Mr Justice Gilligan was clear, however. The quality of emergency accommodation was matter for policy and politics. At issue in his court was the illegality of their “trespass”.

While he had sympathy for the HSH aims, he had to “apply the law in respect of private property”. If the situation was “allowed to drag on” people could believe the courts would take a benign view of illegal trespass. This would be “an intolerable situation in a democratic state”, he said.

Although HSH was disappointed and even vowed to defy the order, Mr Justice Gilligan’s words represented vindication of sorts. He had set out clearly that in Ireland 2017, the rights of private property trump the needs of vulnerable people who had found a place they called home.

Priorities

Whether one agrees with this assessment or not, it was an important component in the Apollo House project – to illustrate the extent to which, the HSH said, Government policies prioritising the interests of property and profit over the social needs of people were contributing to the homelessness crisis.

Some, notably Independent Dublin city councillor Mannix Flynn on radio on Wednesday, criticised HSH, saying it was simply “exploiting” homeless people for political aims.

The Home Sweet Home story, however, is more nuanced.

As they left the office-block yesterday, the HSH listed its achievements – among them that 76 people who had been sleeping rough had now moved to six-month beds, that two new shelters will open in coming months and more beds will be provided for homeless couples. These are important practical achievements.

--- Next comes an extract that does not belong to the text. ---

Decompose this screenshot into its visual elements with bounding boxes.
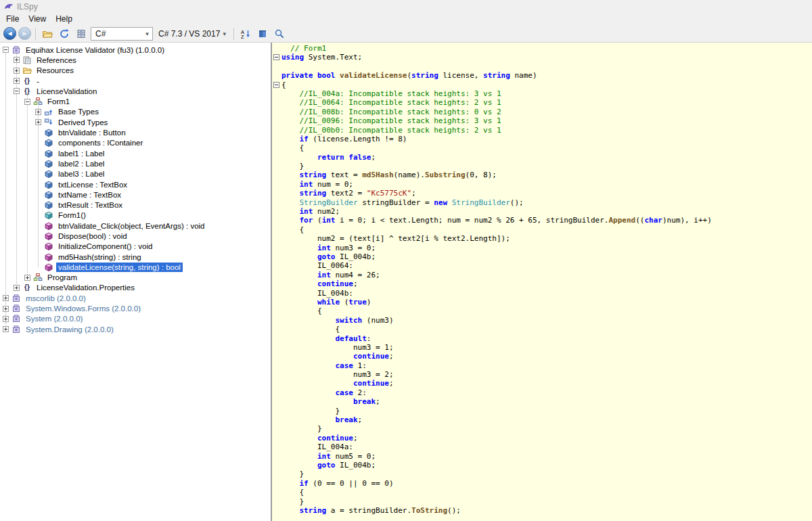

Protest, as successive Governments might, about their efforts to solve the crisis, the continuously increasing numbers tell a different story.

When former housing minister Jan O’Sullivan published her plan to “end homelessness” in May 2014, the homeless population was estimated at 2,700.

Six months later, when Alan Kelly published his Social Housing 2020 strategy, there were 3,607 people in emergency accommodation, including 887 children.

Personal crisis

Last July, Minister for Housing Simon Coveney published the Rebuilding Ireland strategy. By then, the number of homeless people had reached 6,525, including 2,348 children. The most recent data, for November 2016, show further increases, to 6,985 homeless including 2,549 children.

And yet it has proved almost impossible to draw large numbers to protest about housing. While water-charges protests attracted tens of thousands through 2014/15, housing protests have rarely had more than a few hundred. Perhaps this is because housing vulnerability is such a personal crisis affecting each individual or family differently.

Apollo House mobilised public anger and despair into something practical, and political. The HSH message, that putting empty buildings and profit before the most basic needs of our people was wrong, resonated.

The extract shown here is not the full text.